AsyncCheckpointerType.PROCESS runs the background write in a daemon process with its own GIL. cache_staged_state_dict=True allocates a persistent pinned memory buffer for staging, so the GPU can copy directly into it without going through an intermediate buffer. On subsequent checkpoints, the buffer is reused (no reallocation overhead).

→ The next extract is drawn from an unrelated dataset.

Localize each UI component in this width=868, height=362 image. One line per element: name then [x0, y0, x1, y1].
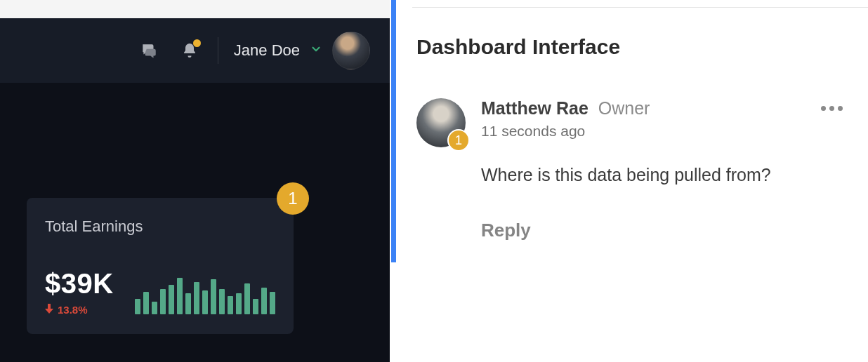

For additional savings at multi-GPU scale, add plan caching to skip the expensive collective metadata operations on repeated checkpoints:

from torch.distributed.checkpoint.default_planner import DefaultSavePlanner

planner = DefaultSavePlanner(enable_plan_caching=True)
future = async_save(
    state_dict,
    storage_writer=writer,
    planner=planner,
    checkpoint_id="/mnt/checkpoints/step_100",
    async_checkpointer_type=AsyncCheckpointerType.PROCESS,
)

I did not see much difference from plan caching (PR #147343) on a single GPU, which makes sense because the save plan involves collectives across all ranks and there is only one rank in my setup. At 1856 GPUs though, Meta benchmarked this for Llama 3 70B training and the combination of process-based execution and cached plans reduced background processing from about 436 seconds to 67 seconds. So the multi-GPU optimizations clearly matter at scale.

Parting notes

Even with process-based async and pinned memory, the overhead is not zero. My benchmark showed 159% overhead on average (280ms per step vs 108ms baseline). The checkpoint steps themselves take about 560ms (of which roughly 400ms is staging where the GPU is genuinely blocked). The non-checkpoint steps during background writes run at about 160 to 230ms instead of the normal 108ms. I think this remaining overhead comes from Python / PyTorch itself perhaps or CPU contention, where the background process doing serialization and disk I/O competes for CPU cores that the training process also needs to dispatch CUDA kernels. I am not entirely sure about the mechanism though (yet).

For training jobs where checkpointing happens every 20 minutes, this overhead is negligible (a few hundred milliseconds every 20 minutes). For jobs that checkpoint every 1 to 5 minutes for fast recovery, the overhead adds up, and further optimizations become worth pursuing perhaps.

Overall, I think using a separate process is a nice trick to get around the GIL issue.

The PyTorch team at Meta published a good overview of their zero-overhead checkpointing prototype which overlaps the staging copy with the forward and backward pass, bringing total overhead under 0.5 seconds, quite impressive. I found their 6x faster async checkpointing blog post quite interesting to read as well.